Graham Bishop's Personal Overview.

The continuing fall-out from the sub-prime problems dominated EU policy-makers thoughts in February – but market participants should recognise that many other strands of activity are continuing unabated. Certainly Commissioner McCreevy was quite frank that the speed and severity of the turmoil that has swept through the financial markets since last summer has taken both market participants and regulators by surprise. But this has “prompted a reality check of the financial system, both globally and for Europe”.

So he felt that financial sector corporate governance will need to be strengthened -including management of credit, market, liquidity, and operational risk. The Financial Stability Forum suggested focus on six areas in their response to the sub-prime crisis and the exposure of weaknesses in the financial system: the supervisory framework and oversight, underpinning of the originate-to-distribute model, reassessing the uses and role of credit ratings, increasing market transparency and strengthening the authorities’ ability to respond to crises.

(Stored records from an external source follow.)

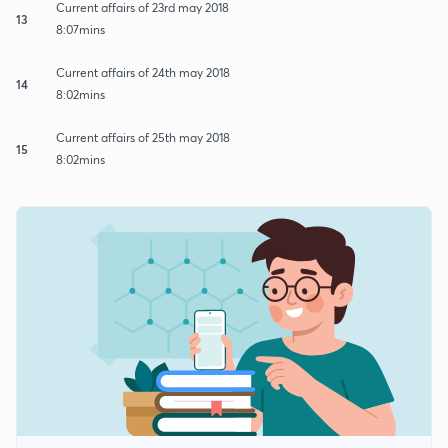
Current affairs of 23rd may 2018
13
8:07mins
Current affairs of 24th may 2018
14
8:02mins
Current affairs of 25th may 2018
15
8:02mins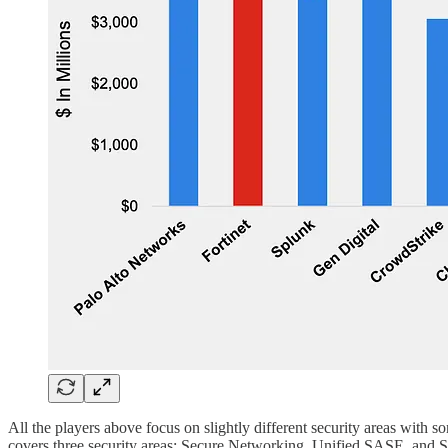
All the players above focus on slightly different security areas with s
covers three security areas: Secure Networking, Unified SASE, and 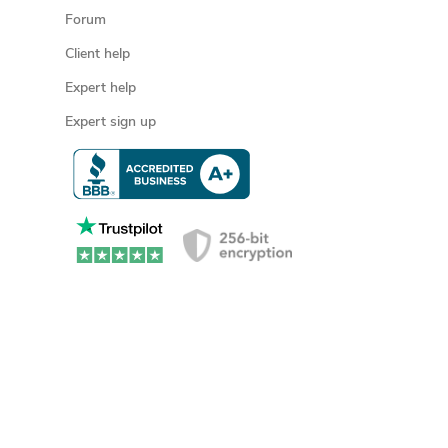
Forum
Client help
Expert help
Expert sign up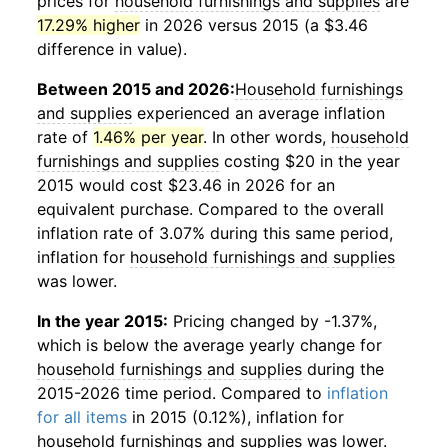
prices for
household furnishings and supplies
are
17.29% higher
in 2026 versus 2015 (a $3.46
difference in value).
Between 2015 and 2026:
Household furnishings
and supplies
experienced an average inflation
rate of
1.46% per year
. In other words,
household
furnishings and supplies
costing $20 in the year
2015 would cost $23.46 in 2026 for an
equivalent purchase. Compared to the overall
inflation rate of 3.07% during this same period,
inflation for
household furnishings and supplies
was lower.
In the year 2015:
Pricing changed by -1.37%,
which is below the average yearly change for
household furnishings and supplies
during the
2015-2026 time period. Compared to
inflation
for all items
in 2015 (0.12%), inflation for
household furnishings and supplies
was lower.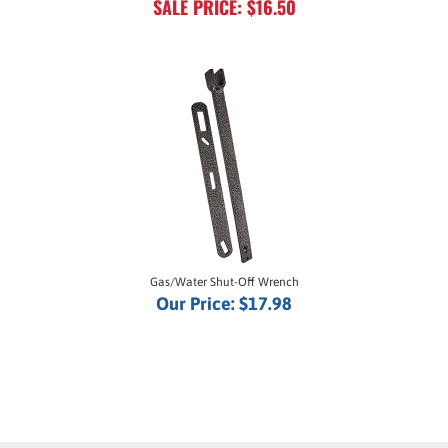
Gas/Water Shut-Off Wrench
Our Price:
$17.98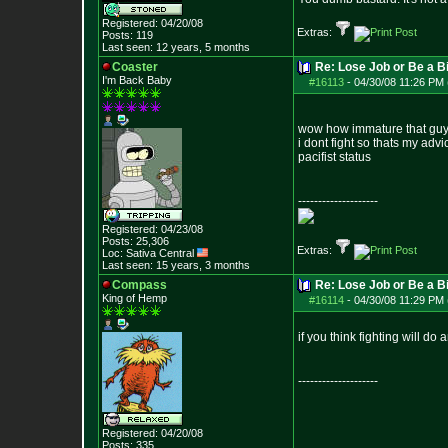
Registered: 04/20/08
Extras:
Posts:
119
Last seen: 12 years, 5 months
Coaster
Re: Lose Job or Be a B
I'm Back Baby
#16113
-
04/30/08 11:26 PM 
wow how immature that guy
i dont fight so thats my advi
pacifist status
--------------------
Registered: 04/23/08
Posts:
25,306
Extras:
Loc: Sativa Central
Last seen: 15 years, 3 months
Compass
Re: Lose Job or Be a B
King of Hemp
#16114
-
04/30/08 11:29 PM 
if you think fighting will d
--------------------
Registered: 04/20/08
Posts:
335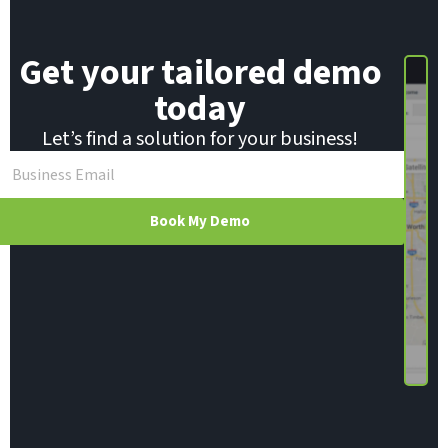
m
a
i
Get your tailored demo
l
today
Let’s find a solution for your business!
Book My Demo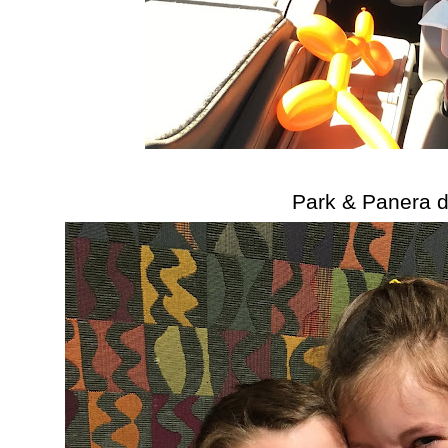
Park & Panera d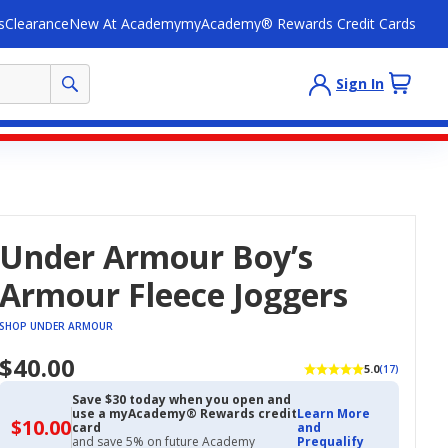
s
Clearance
New At Academy
myAcademy® Rewards Credit Cards
Sign In
Under Armour Boy’s
Armour Fleece Joggers
SHOP UNDER ARMOUR
$40.00
5.0
(17)
Save $30 today when you open and
use a myAcademy® Rewards credit
Learn More
$10.00
$10.00
card
and
with
and save 5% on future Academy
Prequalify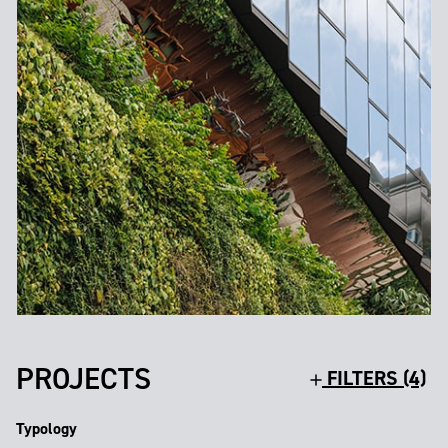
PROJECTS
FILTERS (4)
Typology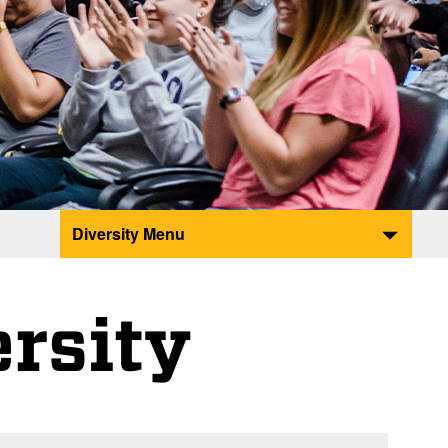
Diversity Menu
ersity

That breadth seems to chime with ECOFIN’s contribution to the Spring European Council Summit so there is likely to be a powerful call for actions along these lines from the Heads of Government. These issues are a priority for the Slovenian Presidency and will feature at April’s informal ECOFIN meeting. Moreover, Jean-Pierre Jouyet, French Minister of State for European Affairs, has highlighted the importance of financial market regulation for the French Presidency starting mid 2008 “France’s main priority will be to strengthen financial supervision and harmonisation in Europe …We would also like supervision of multinational financial groups to be better integrated”.

But there are other elements that will be addressed. CESR has launched a consultation on rating agencies, stating that “CRA’s concerted initiatives put forward so far are not enough …The rating industry response needs to be supported by further prompt and firm actions”, especially concerning the nature of CRA interaction with issuers during the structured finance rating process. ECB President Trichet added his voice to the deposit guarantee debate, warning that an ill-designed deposit insurance scheme can have important adverse effects “Partial insurance, or the so-called co-insurance, for smaller deposits could be removed where it still exists, as recent experience seems to suggest that it may reintroduce incentives”.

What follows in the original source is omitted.